START Study material

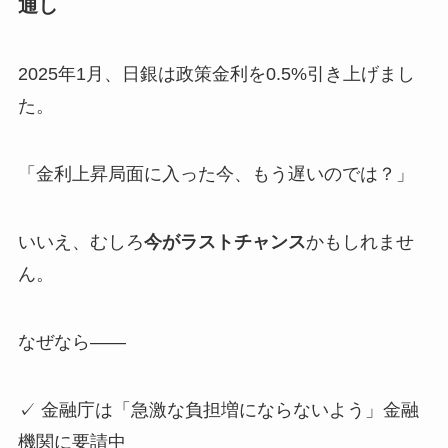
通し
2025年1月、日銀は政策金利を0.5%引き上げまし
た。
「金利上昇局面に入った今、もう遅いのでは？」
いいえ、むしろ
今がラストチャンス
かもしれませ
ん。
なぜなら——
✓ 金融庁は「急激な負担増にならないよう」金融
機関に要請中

END Study material
START Study material

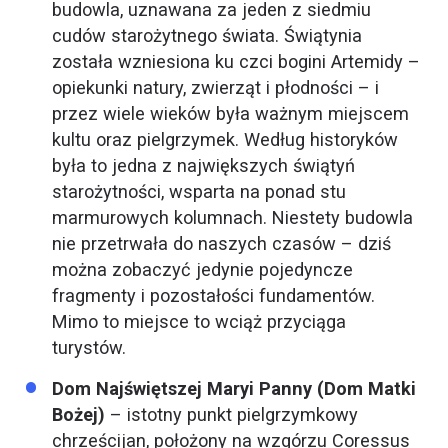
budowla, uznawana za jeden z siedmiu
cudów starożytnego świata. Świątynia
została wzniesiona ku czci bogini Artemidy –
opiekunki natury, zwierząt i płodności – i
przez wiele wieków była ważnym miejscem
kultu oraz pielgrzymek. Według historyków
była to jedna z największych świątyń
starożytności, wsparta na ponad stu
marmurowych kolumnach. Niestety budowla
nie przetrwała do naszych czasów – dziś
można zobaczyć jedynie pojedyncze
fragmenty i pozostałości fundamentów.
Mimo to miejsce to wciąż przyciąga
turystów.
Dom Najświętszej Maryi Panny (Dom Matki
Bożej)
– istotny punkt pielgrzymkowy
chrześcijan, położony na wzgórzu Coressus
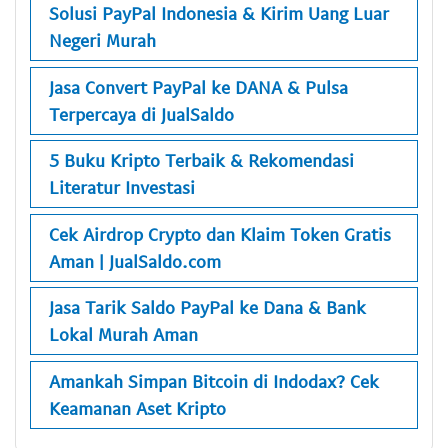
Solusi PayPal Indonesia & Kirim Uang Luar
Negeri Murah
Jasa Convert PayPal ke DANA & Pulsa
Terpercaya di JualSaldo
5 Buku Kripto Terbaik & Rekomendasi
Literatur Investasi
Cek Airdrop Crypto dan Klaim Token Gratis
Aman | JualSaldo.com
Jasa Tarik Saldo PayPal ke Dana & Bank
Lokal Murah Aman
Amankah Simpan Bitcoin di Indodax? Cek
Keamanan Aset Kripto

END Study material
START Study material

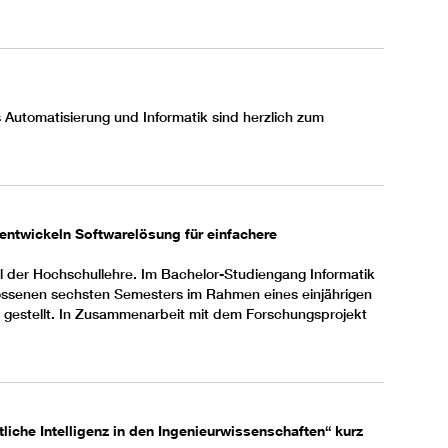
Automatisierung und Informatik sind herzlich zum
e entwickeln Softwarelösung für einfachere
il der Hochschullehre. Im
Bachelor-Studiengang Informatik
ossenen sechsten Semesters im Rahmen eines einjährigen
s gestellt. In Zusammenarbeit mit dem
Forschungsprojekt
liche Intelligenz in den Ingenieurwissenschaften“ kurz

END Study material

Your assignment:
Reproduce exactly the lines above from the line with "przez wiele wieków była ważnym miejscem" to the line with "chrześcijan, położony na wzgórzu Coressus", including both, and add nothing.

Task result:
przez wiele wieków była ważnym miejscem
kultu oraz pielgrzymek. Według historyków
była to jedna z największych świątyń
starożytności, wsparta na ponad stu
marmurowych kolumnach. Niestety budowla
nie przetrwała do naszych czasów – dziś
można zobaczyć jedynie pojedyncze
fragmenty i pozostałości fundamentów.
Mimo to miejsce to wciąż przyciąga
turystów.
Dom Najświętszej Maryi Panny (Dom Matki
Bożej)
– istotny punkt pielgrzymkowy
chrześcijan, położony na wzgórzu Coressus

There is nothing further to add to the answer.